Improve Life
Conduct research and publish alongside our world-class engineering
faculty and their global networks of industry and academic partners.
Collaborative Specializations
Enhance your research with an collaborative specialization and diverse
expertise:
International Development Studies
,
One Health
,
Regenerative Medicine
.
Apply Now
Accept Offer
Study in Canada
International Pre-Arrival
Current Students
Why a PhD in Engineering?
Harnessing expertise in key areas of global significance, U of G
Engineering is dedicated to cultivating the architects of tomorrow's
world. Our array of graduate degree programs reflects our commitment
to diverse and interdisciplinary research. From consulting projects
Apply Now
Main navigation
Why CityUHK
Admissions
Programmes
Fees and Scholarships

==

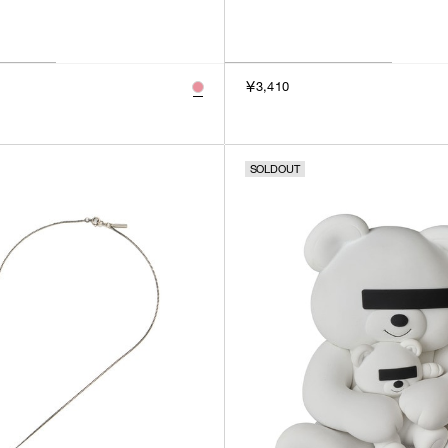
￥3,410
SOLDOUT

...

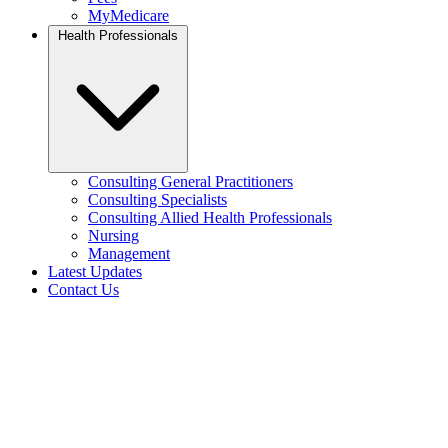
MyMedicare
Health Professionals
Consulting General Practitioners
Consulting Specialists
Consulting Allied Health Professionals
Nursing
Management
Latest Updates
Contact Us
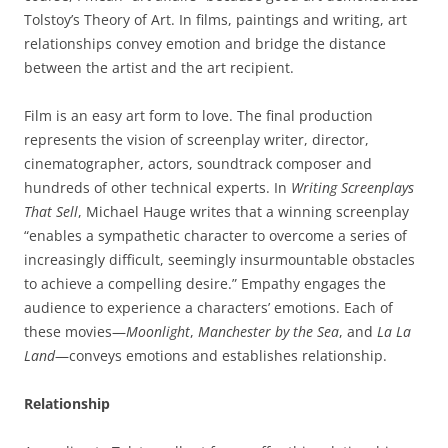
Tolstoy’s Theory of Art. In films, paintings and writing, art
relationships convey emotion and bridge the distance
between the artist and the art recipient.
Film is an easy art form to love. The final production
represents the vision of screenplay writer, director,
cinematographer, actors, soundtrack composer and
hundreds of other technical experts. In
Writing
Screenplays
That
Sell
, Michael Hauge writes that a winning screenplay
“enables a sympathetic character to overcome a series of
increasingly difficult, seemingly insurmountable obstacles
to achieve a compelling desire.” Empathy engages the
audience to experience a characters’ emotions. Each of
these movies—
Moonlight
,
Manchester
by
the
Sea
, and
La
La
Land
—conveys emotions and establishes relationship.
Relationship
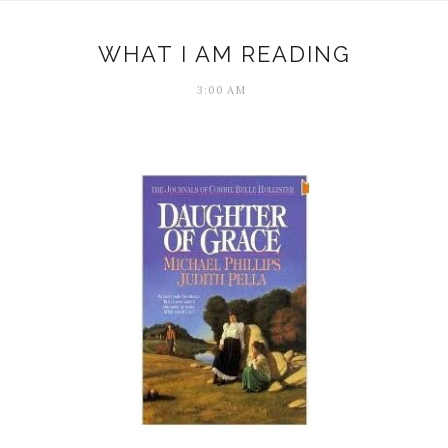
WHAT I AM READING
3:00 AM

[Task statement]
Copy out precisely the lines from the line with "Study in Canada" to the line with "Engineering is dedicated" in the material above, including those two lines and omitting all the rest.

[Solution for this problem]
Study in Canada
International Pre-Arrival
Current Students
Why a PhD in Engineering?
Harnessing expertise in key areas of global significance, U of G
Engineering is dedicated to cultivating the architects of tomorrow's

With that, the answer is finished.